The Swedish economy is in a recession. Inflation continued to be high in 2023, and mortgage rates continued to increase. Today, the average interest rate is the highest it has been since 2008. The interest rate is expected to decrease in the near future, but according to most forecasters, it will continue to be high for the next few years rather than returning to the low level we had up to 2022.

These changes in the economy are also influencing the housing market: the situation is cautious, and sales are low. This is evident in FI’s mortgage report.

“A home buyer today must be prepared to spend a larger share of their income on interest expenses compared to in recent years. This impacts both how many households can borrow and how much they want to borrow. But even if lending to households has stagnated, total household debt continued to be high. We are watching this,” says FI’s Director General Daniel Barr.

Fewer new borrowers and fewer with large debt

We see that the number of households that took out a new mortgage decreased significantly. In earlier reports, the sample, which follows the development in new lending, included approximately 25,000 households. This number began to decline in the autumn of 2022, and in the autumn of 2023 the sample consisted of approximately 16,000 households. This reflects the economic development and the lower activity on the housing market in general.

Households that took out a new mortgage and amortised it spent on average after interest rate deductions 18 per cent of their disposable income on interest rate and amortisation payments. This is an increase of approximately 7 percentage points compared to the years 2017–2021, when interest rates were lower. In 2023, every tenth household spent at least 28 per cent of their disposable income on interest and amortisation payments.

Fewer households had a mortgage that exceeded 4.5 times their annual income before tax. In 2023, this percentage was approximately 5 per cent compared to 9 per cent in 2022. Both the average loan-to-income ratio and the percentage of households with a loan-to-income ratio higher than 450 per cent were back down at the level from 2018. That was when the stricter amortisation requirement was introduced.

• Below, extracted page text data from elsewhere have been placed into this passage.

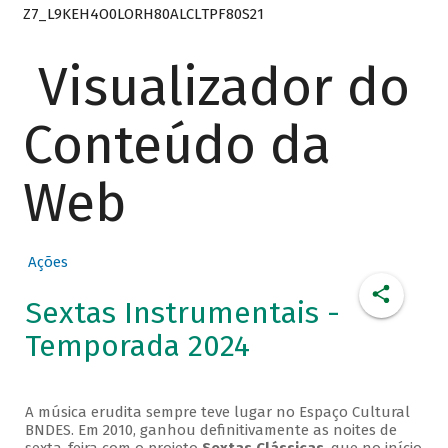
Z7_L9KEH4O0LORH80ALCLTPF80S21
Visualizador do
Conteúdo da
Web
Ações
Sextas Instrumentais -
Temporada 2024
A música erudita sempre teve lugar no Espaço Cultural
BNDES. Em 2010, ganhou definitivamente as noites de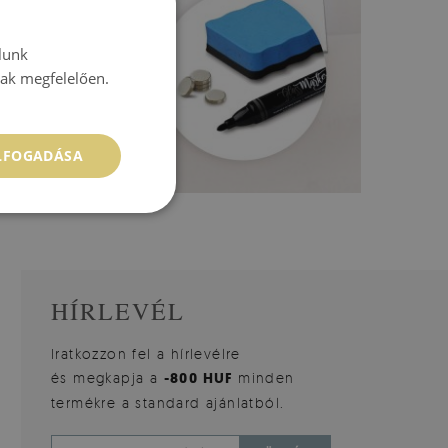
lunk
nak megfelelően.
ELFOGADÁSA
HÍRLEVÉL
Iratkozzon fel a hírlevélre
és megkapja a
-800 HUF
minden
termékre a standard ajánlatból.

The valve in the amortisation requirement is working

A bank may grant a mortgagor an exemption from the amortisation requirements for a given period if special grounds exist. The number of granted exemptions is still at a higher level than before. This shows that the valve in the amortisation requirement is working.

“When households’ aggregate costs increase, the households become more vulnerable to changes that entail a loss of income, for example unemployment or illness. For these households, a temporary exemption from amortisation payments can be a huge relief,” says Daniel Barr.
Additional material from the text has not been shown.